UU Cipta Kerja tersebut memiliki berbagai tujuan, antara lain menciptakan dan meningkatkan lapangan kerja, penyesuaian berbagai aspek pengaturan yang berkaitan dengan ekosistem investasi dan sebagainya. Secara khusus, UU Cipta Kerja bermanfaat dalam mendorong pemulihan ekonomi, mendukung transformasi ekonomi untuk menghindari middle income trap, peningkatan daya saing investasi, dan menekan ekonomi biaya tinggi.

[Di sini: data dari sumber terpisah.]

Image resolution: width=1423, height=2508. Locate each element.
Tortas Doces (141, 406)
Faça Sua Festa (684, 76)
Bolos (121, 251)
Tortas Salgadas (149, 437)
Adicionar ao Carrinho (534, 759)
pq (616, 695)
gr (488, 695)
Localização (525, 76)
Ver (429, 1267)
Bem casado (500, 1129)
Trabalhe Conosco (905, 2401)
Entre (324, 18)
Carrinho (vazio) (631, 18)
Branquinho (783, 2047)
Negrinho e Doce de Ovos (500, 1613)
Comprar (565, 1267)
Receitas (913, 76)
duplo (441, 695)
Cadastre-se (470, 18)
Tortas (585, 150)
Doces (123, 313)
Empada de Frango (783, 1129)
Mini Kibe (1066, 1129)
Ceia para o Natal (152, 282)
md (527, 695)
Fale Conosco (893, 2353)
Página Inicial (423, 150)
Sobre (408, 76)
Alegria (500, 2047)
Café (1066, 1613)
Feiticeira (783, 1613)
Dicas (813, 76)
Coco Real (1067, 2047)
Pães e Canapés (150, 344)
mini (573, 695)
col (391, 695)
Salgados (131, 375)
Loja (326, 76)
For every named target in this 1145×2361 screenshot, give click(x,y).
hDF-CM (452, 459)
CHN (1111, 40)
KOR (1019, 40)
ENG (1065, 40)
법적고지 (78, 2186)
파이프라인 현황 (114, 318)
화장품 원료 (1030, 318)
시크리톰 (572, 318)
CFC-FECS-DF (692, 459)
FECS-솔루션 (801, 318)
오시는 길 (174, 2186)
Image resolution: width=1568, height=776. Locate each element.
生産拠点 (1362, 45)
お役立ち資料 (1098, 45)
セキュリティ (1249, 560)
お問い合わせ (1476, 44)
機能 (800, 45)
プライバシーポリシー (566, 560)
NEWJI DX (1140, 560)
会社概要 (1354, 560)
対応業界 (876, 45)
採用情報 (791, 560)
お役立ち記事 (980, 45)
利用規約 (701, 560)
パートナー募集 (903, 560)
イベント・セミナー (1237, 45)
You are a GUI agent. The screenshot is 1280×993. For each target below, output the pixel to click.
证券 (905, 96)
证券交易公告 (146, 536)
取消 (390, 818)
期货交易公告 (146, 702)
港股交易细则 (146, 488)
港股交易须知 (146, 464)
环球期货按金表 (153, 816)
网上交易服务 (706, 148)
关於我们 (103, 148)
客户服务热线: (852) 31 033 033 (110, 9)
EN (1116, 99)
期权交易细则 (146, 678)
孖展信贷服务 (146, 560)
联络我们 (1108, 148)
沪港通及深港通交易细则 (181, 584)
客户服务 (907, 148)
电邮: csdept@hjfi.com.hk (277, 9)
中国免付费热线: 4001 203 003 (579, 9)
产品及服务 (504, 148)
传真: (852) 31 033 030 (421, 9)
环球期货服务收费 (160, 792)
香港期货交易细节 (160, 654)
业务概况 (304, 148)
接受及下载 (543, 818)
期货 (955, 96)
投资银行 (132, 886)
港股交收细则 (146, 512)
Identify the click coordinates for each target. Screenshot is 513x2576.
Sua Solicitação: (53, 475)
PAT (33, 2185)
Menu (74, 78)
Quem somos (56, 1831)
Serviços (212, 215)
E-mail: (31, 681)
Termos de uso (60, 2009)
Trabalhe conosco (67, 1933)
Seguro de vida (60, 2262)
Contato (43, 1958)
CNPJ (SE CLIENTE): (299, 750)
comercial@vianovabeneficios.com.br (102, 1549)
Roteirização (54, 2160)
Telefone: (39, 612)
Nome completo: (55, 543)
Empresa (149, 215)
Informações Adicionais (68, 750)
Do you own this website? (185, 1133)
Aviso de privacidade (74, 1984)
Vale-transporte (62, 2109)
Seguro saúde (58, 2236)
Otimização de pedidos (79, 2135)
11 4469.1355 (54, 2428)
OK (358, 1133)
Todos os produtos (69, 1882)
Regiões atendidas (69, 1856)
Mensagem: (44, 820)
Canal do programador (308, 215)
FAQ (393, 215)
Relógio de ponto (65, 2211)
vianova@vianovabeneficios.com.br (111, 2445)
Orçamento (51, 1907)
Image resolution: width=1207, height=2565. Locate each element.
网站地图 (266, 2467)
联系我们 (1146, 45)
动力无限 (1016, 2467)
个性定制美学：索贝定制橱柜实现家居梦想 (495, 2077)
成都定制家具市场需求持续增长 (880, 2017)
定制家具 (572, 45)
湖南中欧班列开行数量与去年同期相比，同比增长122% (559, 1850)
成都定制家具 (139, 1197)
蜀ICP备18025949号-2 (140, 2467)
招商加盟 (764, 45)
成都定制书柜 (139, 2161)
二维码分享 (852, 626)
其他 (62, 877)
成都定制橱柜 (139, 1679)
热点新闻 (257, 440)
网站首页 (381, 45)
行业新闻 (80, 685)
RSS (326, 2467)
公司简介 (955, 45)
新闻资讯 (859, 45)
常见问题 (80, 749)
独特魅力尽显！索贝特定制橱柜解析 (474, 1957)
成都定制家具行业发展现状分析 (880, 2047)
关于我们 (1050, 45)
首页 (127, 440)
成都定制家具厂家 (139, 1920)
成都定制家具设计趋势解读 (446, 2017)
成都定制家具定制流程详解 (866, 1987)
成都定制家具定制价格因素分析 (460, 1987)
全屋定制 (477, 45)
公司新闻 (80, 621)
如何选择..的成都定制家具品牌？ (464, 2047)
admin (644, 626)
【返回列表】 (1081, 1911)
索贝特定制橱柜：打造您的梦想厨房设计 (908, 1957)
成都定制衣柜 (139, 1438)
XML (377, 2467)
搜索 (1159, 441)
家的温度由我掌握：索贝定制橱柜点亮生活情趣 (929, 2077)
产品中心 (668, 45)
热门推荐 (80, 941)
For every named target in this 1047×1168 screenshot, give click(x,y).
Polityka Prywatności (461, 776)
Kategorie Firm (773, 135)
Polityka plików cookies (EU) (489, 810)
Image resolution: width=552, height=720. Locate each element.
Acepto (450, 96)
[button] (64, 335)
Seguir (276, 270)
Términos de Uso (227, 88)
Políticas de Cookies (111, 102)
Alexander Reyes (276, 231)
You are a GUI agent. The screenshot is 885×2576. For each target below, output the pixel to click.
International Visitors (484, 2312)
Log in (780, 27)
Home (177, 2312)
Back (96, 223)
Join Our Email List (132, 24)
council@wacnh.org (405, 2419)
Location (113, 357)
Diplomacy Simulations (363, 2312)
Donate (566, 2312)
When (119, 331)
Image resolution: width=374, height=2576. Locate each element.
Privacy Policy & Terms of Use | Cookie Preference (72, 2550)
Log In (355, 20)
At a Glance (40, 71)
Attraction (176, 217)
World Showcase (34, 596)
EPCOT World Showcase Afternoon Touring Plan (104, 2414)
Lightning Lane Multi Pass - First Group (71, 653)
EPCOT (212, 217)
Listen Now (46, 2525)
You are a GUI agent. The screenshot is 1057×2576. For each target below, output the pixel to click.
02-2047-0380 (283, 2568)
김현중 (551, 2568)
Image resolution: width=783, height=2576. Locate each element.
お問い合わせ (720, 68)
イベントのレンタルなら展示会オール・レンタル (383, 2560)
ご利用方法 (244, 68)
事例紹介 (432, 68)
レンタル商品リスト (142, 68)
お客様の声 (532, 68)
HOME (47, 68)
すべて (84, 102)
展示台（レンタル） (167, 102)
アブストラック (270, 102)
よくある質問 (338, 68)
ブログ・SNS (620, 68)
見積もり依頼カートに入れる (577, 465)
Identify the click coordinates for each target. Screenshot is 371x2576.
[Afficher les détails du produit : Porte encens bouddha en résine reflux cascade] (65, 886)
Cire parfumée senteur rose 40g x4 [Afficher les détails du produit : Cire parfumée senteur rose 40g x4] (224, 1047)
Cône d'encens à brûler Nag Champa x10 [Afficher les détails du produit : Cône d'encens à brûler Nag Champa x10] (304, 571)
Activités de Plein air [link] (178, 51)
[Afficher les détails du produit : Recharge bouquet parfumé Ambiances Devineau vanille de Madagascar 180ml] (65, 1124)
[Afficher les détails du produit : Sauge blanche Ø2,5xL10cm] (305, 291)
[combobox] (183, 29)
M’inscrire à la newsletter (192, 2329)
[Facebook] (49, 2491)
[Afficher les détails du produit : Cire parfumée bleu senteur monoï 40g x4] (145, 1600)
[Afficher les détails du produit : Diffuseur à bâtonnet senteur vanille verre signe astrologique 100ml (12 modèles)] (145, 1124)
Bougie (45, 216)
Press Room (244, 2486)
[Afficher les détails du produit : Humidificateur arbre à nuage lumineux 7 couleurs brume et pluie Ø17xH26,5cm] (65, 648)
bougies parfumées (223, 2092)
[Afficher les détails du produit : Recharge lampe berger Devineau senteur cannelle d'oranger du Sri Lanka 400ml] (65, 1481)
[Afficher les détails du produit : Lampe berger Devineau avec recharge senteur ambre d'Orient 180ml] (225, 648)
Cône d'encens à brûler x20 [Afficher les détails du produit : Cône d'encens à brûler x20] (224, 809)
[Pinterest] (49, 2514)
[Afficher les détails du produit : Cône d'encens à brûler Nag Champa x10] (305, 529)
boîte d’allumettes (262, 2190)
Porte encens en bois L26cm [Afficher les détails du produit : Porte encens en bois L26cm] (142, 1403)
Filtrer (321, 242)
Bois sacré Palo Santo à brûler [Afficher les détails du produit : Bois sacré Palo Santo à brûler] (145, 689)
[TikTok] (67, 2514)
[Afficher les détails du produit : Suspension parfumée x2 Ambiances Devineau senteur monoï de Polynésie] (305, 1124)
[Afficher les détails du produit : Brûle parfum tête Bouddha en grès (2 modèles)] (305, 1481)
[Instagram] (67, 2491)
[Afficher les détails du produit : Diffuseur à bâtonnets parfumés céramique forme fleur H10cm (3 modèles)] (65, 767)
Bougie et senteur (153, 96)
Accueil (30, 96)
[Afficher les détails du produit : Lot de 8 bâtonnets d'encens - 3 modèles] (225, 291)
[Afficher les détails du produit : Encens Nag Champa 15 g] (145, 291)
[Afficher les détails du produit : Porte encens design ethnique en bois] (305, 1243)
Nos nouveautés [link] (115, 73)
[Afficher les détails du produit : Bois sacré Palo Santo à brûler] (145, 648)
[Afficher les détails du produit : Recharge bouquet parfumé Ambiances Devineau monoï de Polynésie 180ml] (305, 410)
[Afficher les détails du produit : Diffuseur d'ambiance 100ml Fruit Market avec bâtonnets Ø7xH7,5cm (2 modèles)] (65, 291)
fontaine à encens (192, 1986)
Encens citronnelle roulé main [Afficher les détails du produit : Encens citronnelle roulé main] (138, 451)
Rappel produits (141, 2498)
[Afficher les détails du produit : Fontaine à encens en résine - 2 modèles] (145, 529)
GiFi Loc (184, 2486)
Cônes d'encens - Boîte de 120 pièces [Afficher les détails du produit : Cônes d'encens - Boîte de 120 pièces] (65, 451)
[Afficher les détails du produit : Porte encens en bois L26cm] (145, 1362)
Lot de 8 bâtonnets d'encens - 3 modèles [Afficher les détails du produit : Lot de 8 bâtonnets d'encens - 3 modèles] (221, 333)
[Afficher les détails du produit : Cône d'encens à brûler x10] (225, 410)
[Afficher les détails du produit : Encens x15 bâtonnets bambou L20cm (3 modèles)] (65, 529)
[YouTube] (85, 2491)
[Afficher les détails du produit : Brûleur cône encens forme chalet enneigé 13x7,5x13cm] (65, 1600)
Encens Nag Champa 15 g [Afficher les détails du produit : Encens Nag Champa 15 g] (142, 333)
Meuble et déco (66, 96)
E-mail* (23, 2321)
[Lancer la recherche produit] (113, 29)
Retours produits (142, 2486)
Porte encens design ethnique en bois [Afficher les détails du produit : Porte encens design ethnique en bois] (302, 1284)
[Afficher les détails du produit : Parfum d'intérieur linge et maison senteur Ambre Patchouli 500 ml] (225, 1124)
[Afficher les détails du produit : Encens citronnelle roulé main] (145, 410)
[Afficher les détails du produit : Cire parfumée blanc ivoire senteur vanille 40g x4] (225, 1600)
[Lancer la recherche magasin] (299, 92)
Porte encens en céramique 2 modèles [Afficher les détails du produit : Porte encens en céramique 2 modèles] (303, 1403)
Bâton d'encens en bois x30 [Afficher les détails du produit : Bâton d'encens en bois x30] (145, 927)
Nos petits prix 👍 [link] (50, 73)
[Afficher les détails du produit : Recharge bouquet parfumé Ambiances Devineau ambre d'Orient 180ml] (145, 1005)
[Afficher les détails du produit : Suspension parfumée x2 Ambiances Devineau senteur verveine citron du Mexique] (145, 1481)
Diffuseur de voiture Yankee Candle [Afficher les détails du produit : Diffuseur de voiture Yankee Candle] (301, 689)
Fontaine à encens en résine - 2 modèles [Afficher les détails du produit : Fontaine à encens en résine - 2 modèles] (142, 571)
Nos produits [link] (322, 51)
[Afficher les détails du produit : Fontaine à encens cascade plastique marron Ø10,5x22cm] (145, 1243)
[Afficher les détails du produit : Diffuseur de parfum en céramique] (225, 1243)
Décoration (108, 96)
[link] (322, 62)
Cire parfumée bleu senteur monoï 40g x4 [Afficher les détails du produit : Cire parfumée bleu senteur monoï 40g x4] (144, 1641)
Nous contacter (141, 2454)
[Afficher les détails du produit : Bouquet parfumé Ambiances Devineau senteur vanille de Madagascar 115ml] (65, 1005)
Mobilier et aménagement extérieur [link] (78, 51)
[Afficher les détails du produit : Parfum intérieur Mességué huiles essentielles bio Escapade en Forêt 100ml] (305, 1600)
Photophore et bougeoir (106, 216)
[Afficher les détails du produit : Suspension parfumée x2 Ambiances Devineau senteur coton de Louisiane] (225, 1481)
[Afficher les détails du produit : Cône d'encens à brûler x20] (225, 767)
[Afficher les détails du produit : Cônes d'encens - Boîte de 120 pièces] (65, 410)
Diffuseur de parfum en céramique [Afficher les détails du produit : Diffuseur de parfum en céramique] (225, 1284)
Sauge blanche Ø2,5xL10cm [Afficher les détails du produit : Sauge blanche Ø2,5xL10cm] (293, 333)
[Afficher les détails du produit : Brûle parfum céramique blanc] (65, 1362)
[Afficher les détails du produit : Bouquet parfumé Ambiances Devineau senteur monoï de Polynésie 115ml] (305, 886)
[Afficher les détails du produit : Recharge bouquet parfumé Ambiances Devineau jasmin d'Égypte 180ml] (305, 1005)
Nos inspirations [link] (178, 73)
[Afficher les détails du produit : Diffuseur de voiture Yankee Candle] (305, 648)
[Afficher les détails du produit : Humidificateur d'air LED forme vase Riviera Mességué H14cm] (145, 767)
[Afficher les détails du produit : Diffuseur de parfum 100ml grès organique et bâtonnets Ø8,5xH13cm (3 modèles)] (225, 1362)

UU ini turut mencakup klaster perpajakan sebagaimana tercantum pada Bab VI Bagian Ketujuh yang berisi 4 pasal, yaitu Pasal 111, 112, 113, dan 114. Klaster perpajakan mengatur tentang perubahan dan/atau penambahan pasal pada UU Ketentuan Umum dan Tata Cara Perpajakan (KUP), UU Pajak Penghasilan (PPh), UU Pajak Pertambahan Nilai (PPN) Barang dan Jasa dan Pajak Penjualan atas Barang Mewah (PPn BM), serta UU Pajak Daerah dan Retribusi Daerah (PDRD).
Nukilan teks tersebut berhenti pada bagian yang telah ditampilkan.